BRIEF: Could you copy every entry exactly, dropping the pictures?

(Collected data entries)
______________________________

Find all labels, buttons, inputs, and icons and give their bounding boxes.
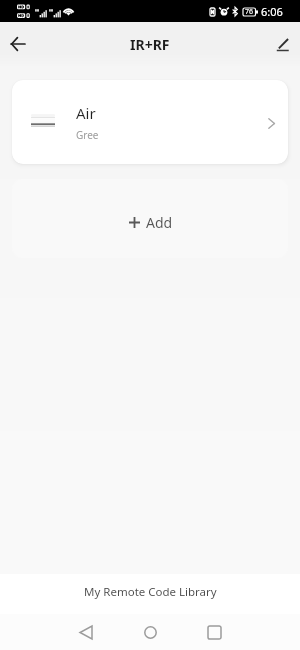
staticText: IR+RF bbox=[130, 35, 170, 54]
button[interactable]: Add bbox=[12, 179, 288, 258]
button[interactable]: Back bbox=[2, 28, 34, 60]
button[interactable]: Recents bbox=[194, 614, 234, 650]
staticText: Add bbox=[146, 213, 173, 232]
button[interactable]: My Remote Code Library bbox=[0, 574, 300, 614]
button[interactable]: Edit bbox=[266, 28, 298, 60]
staticText: 76 bbox=[245, 7, 254, 17]
staticText: Gree bbox=[76, 128, 99, 142]
staticText: 6:06 bbox=[261, 4, 283, 19]
button[interactable]: Air bbox=[12, 80, 288, 164]
button[interactable]: Home bbox=[130, 614, 170, 650]
button[interactable]: Back bbox=[66, 614, 106, 650]
staticText: Air bbox=[76, 103, 96, 123]
staticText: My Remote Code Library bbox=[84, 584, 217, 600]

______________________________

RESULT BELOW:
Find all labels, buttons, inputs, and icons and give their bounding boxes.
staticText: IR+RF bbox=[130, 35, 170, 54]
button[interactable]: Add bbox=[12, 179, 288, 258]
button[interactable]: Back bbox=[2, 28, 34, 60]
button[interactable]: Recents bbox=[194, 614, 234, 650]
staticText: Add bbox=[146, 213, 173, 232]
button[interactable]: My Remote Code Library bbox=[0, 574, 300, 614]
button[interactable]: Edit bbox=[266, 28, 298, 60]
staticText: 76 bbox=[245, 7, 254, 17]
staticText: Gree bbox=[76, 128, 99, 142]
staticText: 6:06 bbox=[261, 4, 283, 19]
button[interactable]: Air bbox=[12, 80, 288, 164]
button[interactable]: Home bbox=[130, 614, 170, 650]
button[interactable]: Back bbox=[66, 614, 106, 650]
staticText: Air bbox=[76, 103, 96, 123]
staticText: My Remote Code Library bbox=[84, 584, 217, 600]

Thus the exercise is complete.